1537: Edward VI, son of Henry VIII and Jane Seymour, was born. He succeeded his father when he was nine, but died at 15.
1609: Three Blind Mice was published in London, believed to be the earliest printed secular song.
1866: Ramsay MacDonald was born. In 1924 he became Britain’s first Labour prime minister.
1872: Composer Ralph Vaughan Williams was born in Down Ampney, Gloucestershire.
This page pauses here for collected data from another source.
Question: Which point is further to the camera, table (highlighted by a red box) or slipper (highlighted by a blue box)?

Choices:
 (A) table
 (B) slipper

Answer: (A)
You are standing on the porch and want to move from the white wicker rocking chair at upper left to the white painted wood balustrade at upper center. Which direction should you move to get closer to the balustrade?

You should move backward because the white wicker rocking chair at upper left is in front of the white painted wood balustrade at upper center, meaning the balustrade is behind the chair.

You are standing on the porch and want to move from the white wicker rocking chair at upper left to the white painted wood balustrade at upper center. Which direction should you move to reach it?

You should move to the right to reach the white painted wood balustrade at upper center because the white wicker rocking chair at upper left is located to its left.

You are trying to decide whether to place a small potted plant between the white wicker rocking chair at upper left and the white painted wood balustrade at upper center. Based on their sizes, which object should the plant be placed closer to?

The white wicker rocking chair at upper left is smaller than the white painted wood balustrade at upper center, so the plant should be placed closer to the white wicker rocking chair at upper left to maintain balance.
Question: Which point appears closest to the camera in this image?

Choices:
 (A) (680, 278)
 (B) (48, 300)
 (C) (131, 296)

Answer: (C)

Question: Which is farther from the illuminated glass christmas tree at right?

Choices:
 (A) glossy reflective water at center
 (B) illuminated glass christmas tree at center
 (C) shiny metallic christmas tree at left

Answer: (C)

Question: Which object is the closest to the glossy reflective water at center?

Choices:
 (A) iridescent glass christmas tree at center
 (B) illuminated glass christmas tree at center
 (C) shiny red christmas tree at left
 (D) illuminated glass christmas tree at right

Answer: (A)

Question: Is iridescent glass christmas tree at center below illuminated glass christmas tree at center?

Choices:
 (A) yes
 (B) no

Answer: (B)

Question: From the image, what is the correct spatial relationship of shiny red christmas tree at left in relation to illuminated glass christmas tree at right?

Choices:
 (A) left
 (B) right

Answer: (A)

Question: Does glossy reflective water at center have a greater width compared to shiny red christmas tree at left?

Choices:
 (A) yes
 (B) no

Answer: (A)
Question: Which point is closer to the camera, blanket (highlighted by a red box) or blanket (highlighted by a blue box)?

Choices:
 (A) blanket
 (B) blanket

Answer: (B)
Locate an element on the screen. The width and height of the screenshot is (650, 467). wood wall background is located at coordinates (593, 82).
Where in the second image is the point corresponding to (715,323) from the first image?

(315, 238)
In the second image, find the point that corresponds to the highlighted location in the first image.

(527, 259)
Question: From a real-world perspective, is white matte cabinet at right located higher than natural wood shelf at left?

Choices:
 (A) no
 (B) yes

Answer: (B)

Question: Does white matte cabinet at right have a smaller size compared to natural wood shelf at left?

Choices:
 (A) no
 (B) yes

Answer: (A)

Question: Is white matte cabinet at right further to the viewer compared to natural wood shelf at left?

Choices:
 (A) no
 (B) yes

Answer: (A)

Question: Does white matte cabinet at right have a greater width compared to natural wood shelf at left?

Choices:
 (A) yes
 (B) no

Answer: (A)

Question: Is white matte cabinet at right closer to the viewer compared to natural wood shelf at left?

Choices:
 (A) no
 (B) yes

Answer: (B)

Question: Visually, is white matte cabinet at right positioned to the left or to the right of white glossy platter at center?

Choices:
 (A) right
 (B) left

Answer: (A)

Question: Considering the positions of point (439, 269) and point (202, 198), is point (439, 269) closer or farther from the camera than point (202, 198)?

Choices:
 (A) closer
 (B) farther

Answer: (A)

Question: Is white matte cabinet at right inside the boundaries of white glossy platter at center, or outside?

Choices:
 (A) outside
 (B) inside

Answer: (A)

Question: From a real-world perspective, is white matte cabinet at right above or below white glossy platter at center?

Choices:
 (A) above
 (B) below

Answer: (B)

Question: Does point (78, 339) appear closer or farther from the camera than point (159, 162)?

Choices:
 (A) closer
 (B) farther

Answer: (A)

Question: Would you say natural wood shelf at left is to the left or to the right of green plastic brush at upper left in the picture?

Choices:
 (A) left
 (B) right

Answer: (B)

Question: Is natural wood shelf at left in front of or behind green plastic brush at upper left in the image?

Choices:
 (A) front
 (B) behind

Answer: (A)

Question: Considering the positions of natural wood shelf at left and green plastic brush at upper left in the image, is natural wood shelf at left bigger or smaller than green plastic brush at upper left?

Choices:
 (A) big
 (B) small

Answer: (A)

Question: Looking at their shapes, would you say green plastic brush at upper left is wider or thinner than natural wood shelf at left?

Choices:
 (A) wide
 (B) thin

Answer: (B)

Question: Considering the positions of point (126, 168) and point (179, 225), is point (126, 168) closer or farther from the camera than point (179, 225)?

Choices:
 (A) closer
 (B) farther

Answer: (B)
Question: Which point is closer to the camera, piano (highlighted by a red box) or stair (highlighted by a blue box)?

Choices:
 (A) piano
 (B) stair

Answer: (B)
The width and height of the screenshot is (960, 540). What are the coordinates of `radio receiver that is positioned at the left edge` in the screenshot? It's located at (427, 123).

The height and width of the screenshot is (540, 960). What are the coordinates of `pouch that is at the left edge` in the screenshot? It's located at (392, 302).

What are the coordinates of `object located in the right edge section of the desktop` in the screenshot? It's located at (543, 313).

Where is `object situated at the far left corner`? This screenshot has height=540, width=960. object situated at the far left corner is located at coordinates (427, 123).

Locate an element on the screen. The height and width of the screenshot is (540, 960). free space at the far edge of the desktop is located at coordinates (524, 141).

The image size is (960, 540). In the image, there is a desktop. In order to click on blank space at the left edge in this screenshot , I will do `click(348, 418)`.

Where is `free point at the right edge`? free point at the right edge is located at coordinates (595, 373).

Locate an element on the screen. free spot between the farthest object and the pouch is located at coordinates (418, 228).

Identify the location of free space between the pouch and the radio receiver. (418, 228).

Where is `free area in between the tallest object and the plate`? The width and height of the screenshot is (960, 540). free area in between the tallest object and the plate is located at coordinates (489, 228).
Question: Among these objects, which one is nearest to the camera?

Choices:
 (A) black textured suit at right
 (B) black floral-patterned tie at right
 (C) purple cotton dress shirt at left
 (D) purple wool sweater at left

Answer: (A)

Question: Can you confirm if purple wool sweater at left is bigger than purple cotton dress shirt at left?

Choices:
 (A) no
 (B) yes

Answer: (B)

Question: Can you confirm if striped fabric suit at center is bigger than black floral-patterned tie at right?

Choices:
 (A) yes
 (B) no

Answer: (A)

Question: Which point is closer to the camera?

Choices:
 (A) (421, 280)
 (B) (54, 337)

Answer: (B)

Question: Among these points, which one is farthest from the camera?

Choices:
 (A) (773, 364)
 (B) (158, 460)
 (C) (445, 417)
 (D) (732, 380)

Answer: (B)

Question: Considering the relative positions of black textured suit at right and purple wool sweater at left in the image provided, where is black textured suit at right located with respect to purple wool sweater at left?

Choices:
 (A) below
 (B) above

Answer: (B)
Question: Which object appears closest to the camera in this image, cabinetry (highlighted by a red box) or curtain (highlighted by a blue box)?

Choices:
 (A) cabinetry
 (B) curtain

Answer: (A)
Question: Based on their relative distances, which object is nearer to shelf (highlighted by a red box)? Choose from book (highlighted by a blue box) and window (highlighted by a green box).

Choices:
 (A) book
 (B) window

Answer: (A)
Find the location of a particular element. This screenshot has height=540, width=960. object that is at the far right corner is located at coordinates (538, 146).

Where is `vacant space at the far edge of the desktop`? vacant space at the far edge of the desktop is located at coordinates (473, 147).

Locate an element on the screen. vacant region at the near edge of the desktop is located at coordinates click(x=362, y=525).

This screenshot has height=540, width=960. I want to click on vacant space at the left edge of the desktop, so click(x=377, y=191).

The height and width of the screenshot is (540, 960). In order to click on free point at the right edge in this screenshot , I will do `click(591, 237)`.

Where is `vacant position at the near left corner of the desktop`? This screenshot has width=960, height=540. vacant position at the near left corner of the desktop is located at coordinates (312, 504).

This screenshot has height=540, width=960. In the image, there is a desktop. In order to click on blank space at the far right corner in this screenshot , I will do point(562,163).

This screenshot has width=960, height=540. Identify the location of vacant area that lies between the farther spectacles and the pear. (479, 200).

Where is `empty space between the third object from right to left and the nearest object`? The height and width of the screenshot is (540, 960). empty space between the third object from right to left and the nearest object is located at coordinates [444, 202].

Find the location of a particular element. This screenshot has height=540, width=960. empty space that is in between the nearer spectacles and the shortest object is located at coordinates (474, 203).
1875: Modern-day Satanist Aleister Crowley - once dubbed “the wickedest man in the world” - was born in Leamington, Warwickshire.
1899: Mafeking was besieged by the Boers and was gallantly defended by Baden-Powell, until relieved 217 days later.
1901: President Theodore Roosevelt renamed the Executive Mansion “The White House”.
1915: British nurse Edith Cavell was executed as a spy by German firing squad.
1984: Five people died, and 34 were injured, in an IRA bomb attack on the Grand Hotel in Brighton, where the Conservative Party conference was being held.
2002: 202 people died in bomb attacks on two nightclubs in Bali.
2007: Former US vice president Al Gore and the UN’s Intergovernmental Panel on Climate Change were jointly awarded the Nobel Peace Prize.
2009: Edgar Allan Poe received a funeral in Baltimore, USA, 160 years after his death and 200 after his birth.
2017: The Government announced plans to encourage home energy efficiency and clean power. Electric cars and planting new forests were among their measures to tackle climate change.